Sunday, May 17, 2009

That time I took a leap of faith.

I feel like it was a million years ago, I swear.
I look at pictures and all I see is two people.
Two people that used to love each other so much.
That used to wake up in the same bed morning after morning.
A man that used to slip his arms under her resting body in the morning sunlight and squeeze her tight and whisper "I love you".
These pictures. I almost wish the didn't exist so I wouldn't have to see that girl who was so happy.
Pictures of these two people standing so close to each other in backyards of friend's parties. Of random kisses in cars, of quick glances at one another.
It only reminds me of how much I wish I was still that girl- so comfortable and content with the love she had found, real love, for once.
So comfortable. So, so, so comfortable.
So, so content that she had found someone that put up with her drunkin tears, her morning breath, her quirks and her fear of letting someone in.
So happy that she had found someone that made everything seem better than it had ever been before.
Someone who made the world a better place for her- where music sounded better, where she didn't care if she felt ugly that day because she knew there was someone who thought she was beautiful no matter what.
A world where she glowed with the feeling of love in her heart, her mind, her body.
Looking at pictures makes me sad to see that I am no longer that girl...but also makes me thankful that I had it, if only for a short period of time.
I can still remember the last time he said "I love you".
He was driving to work and to drop me off at the bus stop so I could visit my family...we both knew that when I went back to school things would change.
A quiet silence in the car- he reaches over, takes that girl's hand and kisses it slow and tender, and asks her: "You know I love you, right?"
She thought: "Now I do", she answered: "I know baby".
That was when they both decided that giving him a bit more time than they had been planning would be a good idea for them. They had a good month or so after that, but they both knew.
I didn't want it to end. I wanted to fight for the love I had found.
But maybe when you can't physically be with the one you love it wasn't meant to be.
Turns out he is moving to my town soon...

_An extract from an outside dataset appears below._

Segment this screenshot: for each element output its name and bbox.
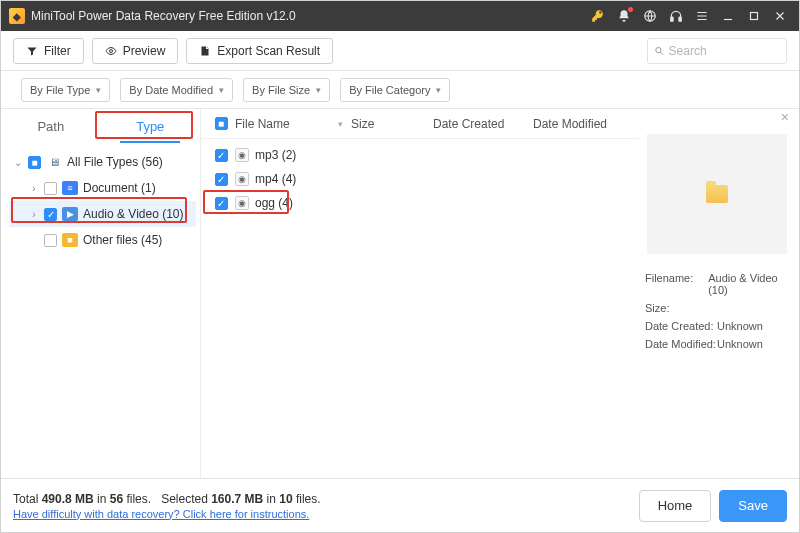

When we broke up we promised we'd stay close. That the second he was done dealing with whatever it was he was going through that I'd be the first person he'd call...
Now he's coming, and I know me and him will never be together again.
In the weeks after our break up I thought that we would for sure get back together, that being apart would only make us want each other more.
Turns out I was the only one thinking that, and while the world around me was changing so was he.
But sometimes I still look at these old pictures of us together, and I see two people I no longer know.
The girl in these pictures is not me now.
Everyone has to go through first love heartbreak right?
The girl in these pictures was a girl who was naive to the worlds potential of hurting someone who thought they could never be hurt.
I made him promise he'd never hurt me on purpose. And I know he didn't.
I took a leap of faith, with my heart racing and my guard up. I ended it with my heart racing, tears streaming down my face, a question of why? and a crash course in how to be hurt by the man you love the most.
He was my best friend, my man I could tell anything and I know he'd understand. My man that took care of me when I was too drunk and toweled me after a shower while I muttered "This could be so erotic if I wasn't so drunk" while he laughed.
He was my man. My boyfriend, my first love, my man that I would have done anything and everything for.
He left me with the most valued lesson in the whole world:
Love hurts, but it's totally, utterly, completely, insanely worth it. And time heals all wounds.
When all I could do was think of him, and how much he was hurting me- when I'd wake up in the morning and the first though I had was him and it would make me so sad that I couldn't fall back asleep....time has healed all of that.
Not to say I don't still think of him, because I do.
But the thought of him doesn't hinder me living my life anymore.
All I have to thank for that is time and friends.
It does still feel like a million years ago though even though it was less than a year. A lot changes in a year.
And whatever the future holds for me will be amazing, like the love I so briefly was lucky enough to experience.